PG native table takes up disk size:

postgres=# INSERT INTO Customer_reviews select * from Customer;insert 0 176774postgres=# Select Pg_relation_size (' Custome R '); Pg_relation_size------------------        145489920 (1 row)

Disk size consumed after CSTORE_FDW external expansion compression:

[Email protected] 13056]$ ll/home/postgres/db1/cstore_fdw/13056

-RW-------1 postgres postgres 6236569 Dec 5 10:07 278237
-RW-------1 postgres postgres 5 10:07 278237.footer

After comparison, disk usage is reduced a lot!!

Third, source code analysis

The implementation of the external table in Postgres is equivalent to an engine that is implemented by hooking up the C-language function pointer

datumcstore_fdw_handler (Pg_function_args) {Fdwroutine *fdwRoutine = Makenode (fdwroutine); fdwroutine->getforeignrelsize = Cstoregetforeignrelsize;fdwroutine->getforeignpaths = Cstoregetforeignpaths;fdwroutine->getforeignplan = Cstoregetforeignplan;fdwroutine->explainforeignscan = Cstoreexplainforeignscan;fdwroutine->beginforeignscan = cstorebeginforeignscan;//1fdwroutine-> Iterateforeignscan = Cstoreiterateforeignscan;//2fdwroutine->rescanforeignscan = CStoreReScanForeignScan;// 3fdwroutine->endforeignscan = Cstoreendforeignscan;//4fdwroutine->analyzeforeigntable = Cstoreanalyzeforeigntable;fdwroutine->planforeignmodify = cstoreplanforeignmodify;//5fdwroutine-> beginforeignmodify = Cstorebeginforeignmodify;//6fdwroutine->execforeigninsert = CStoreExecForeignInsert;// 7fdwroutine->endforeignmodify = Cstoreendforeignmodify;//8pg_return_pointer (fdwRoutine);} 

1, 2, 3, 4 constitute a query operation such as: SELECT * from Customer_reviews;

5, 6, 7, 8 constitute an insert operation, for example: INSERT INTO customer_reviews select * from Customer;

It is particularly important to note that the Tableentry->rtekind = = Rte_subquery is judged by cstoreplanforeignmodify in this function when inserting,

So insert into XX values xxx This insertion is not supported.

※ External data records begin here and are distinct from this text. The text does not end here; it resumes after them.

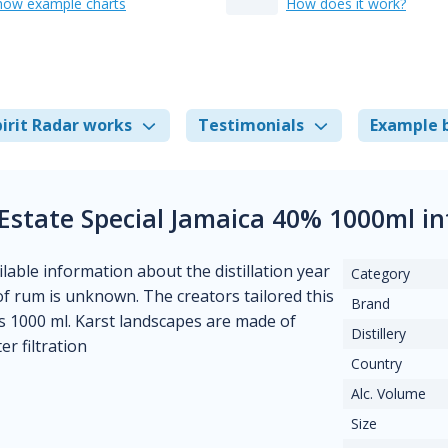
how example charts
How does it work?
irit Radar works
Testimonials
Example 
Estate Special Jamaica 40% 1000ml i
ilable information about the distillation year
Category
e of rum is unknown. The creators tailored this
Brand
s 1000 ml. Karst landscapes are made of
Distillery
er filtration
Country
Alc. Volume
Size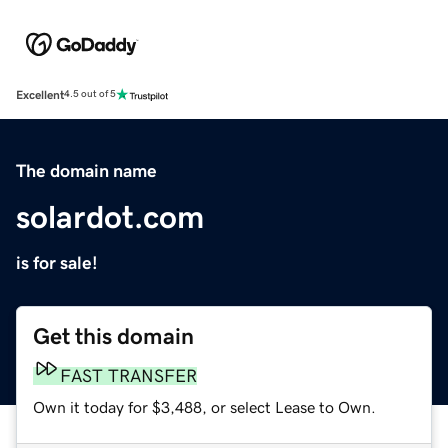
Excellent
4.5 out of 5
The domain name
solardot.com
is for sale!
Get this domain
FAST TRANSFER
Own it today for $3,488, or select Lease to Own.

It is observed from the source that the flushstripe operation is performed in the cstoreendforeignmodify, that is, whether inserting a data or inserting the data in bulk, the flushstripe operation will be performed.

If you insert a piece of data, this data takes up a stripe of disk space

If it is bulk INSERT, then according to the default stripe size, block size to split, to meet the stripe to brush the disk, and then the remaining does not meet stripe as another stripe, if the data is a stripe, the query load data will be quite slow.

Finally, it is concluded that the compression efficiency is not obvious for a single insert or transactional database, and the compression ratio is quite significant for bulk inserts, and the query will be faster.

Rcfile format vs. orc format:

There is also for rcfile this format, the string type of compression is not very obvious processing, unlike the Orc format, orc with dictionary compression processing, and Rcfile did not

Https://github.com/gokhankici/orc_fdw

This external table extension simply reads the files in the ORC format and does not have a write operation, and the operation of the write file is developed using the Java language.

Installation and use of CSTORE_FDW and source code analysis

Contact Us

The content source of this page is from Internet, which doesn't represent Alibaba Cloud's opinion; products and services mentioned on that page don't have any relationship with Alibaba Cloud. If the content of the page makes you feel confusing, please write us an email, we will handle the problem within 5 days after receiving your email.

If you find any instances of plagiarism from the community, please send an email to: info-contact@alibabacloud.com and provide relevant evidence. A staff member will contact you within 5 working days.

A Free Trial That Lets You Build Big!

Start building with 50+ products and up to 12 months usage for Elastic Compute Service

  • Sales Support

    1 on 1 presale consultation

  • After-Sales Support

    24/7 Technical Support 6 Free Tickets per Quarter Faster Response

  • Alibaba Cloud offers highly flexible support services tailored to meet your exact needs.